We have two claims about what is going on in the population. Let's call them for now claim 1 and claim 2. Much like the story above, where the student's claim is challenged by the instructor's claim, claim 1 is challenged by claim 2. (Comment: as you'll see in the examples that follow, these claims

**are usually about the value of population parameter(s)**or about the existence or nonexistence of a relationship between two variables in the population).We choose a sample, collect relevant data and summarize them (this is similar to the instructor collecting evidence from the student's exam).

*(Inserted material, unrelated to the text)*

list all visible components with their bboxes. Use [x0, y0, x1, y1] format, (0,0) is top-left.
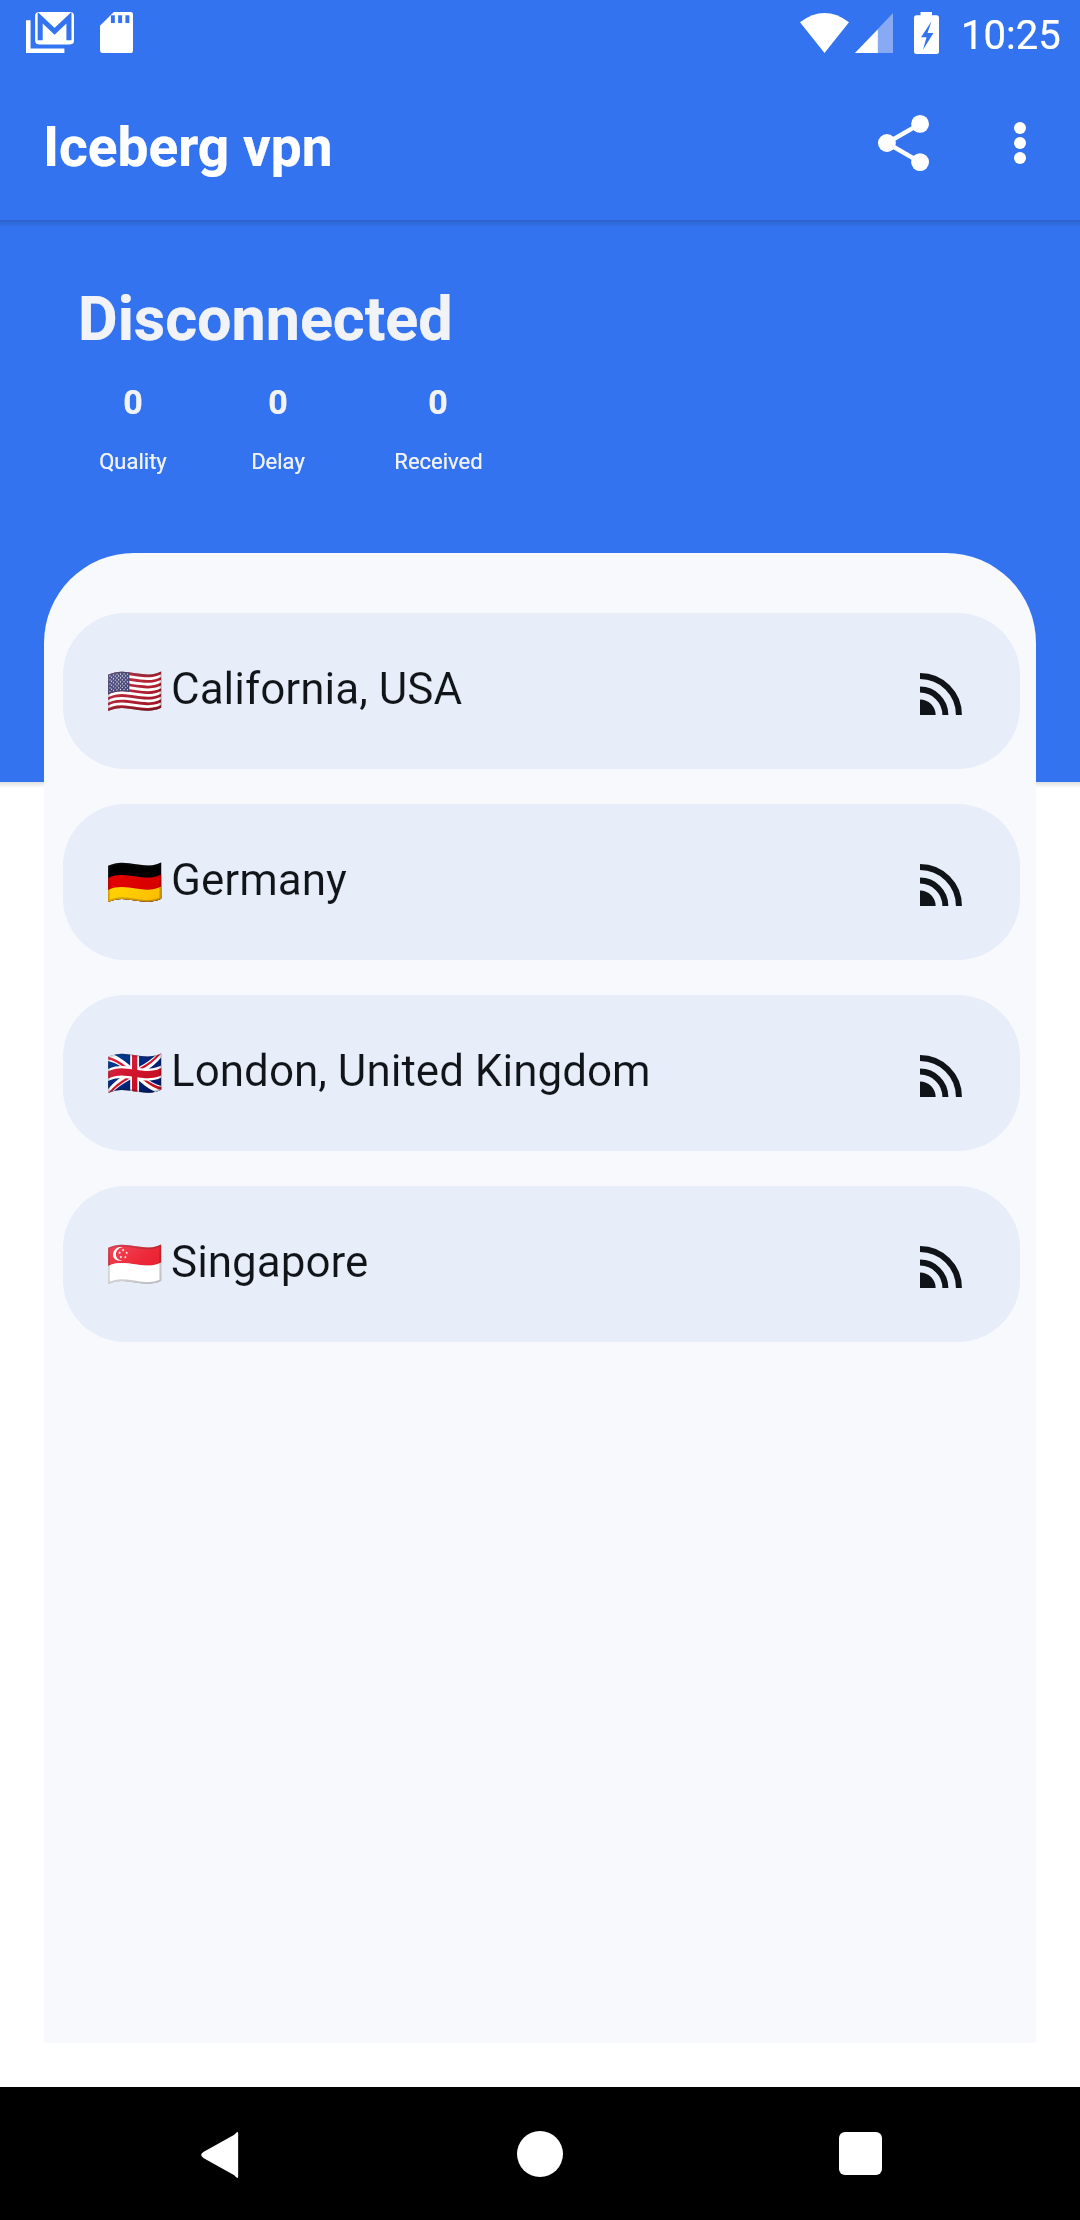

We figure out how likely it is to observe data like the data we got, had claim 1 been true. (Note that the wording "how likely ..." implies that this step requires some kind of probability calculation). In the story, the committee members assessed how likely it is to observe the evidence like that which the instructor provided, had the student's claim of not cheating been true.

Based on what we found in the previous step, we make our decision:

If we find that if claim 1 were true it would be extremely unlikely to observe the data that we observed, then we have strong evidence against claim 1,

**and we reject it in favor of claim 2**.If we find that if claim 1 were true observing the data that we observed is not very unlikely, then we do not have enough evidence against claim 1,

**and therefore we cannot reject it in favor of claim 2**.In our story, the committee decided that it would be extremely unlikely to find the evidence that the instructor provided had the student's claim of not cheating been true. In other words, the members felt that it is extremely unlikely that it is just a coincidence that the student used the numbers from the other version of the exam on three separate problems. The committee members therefore decided to reject the student's claim and concluded that the student had, indeed, cheated on the exam.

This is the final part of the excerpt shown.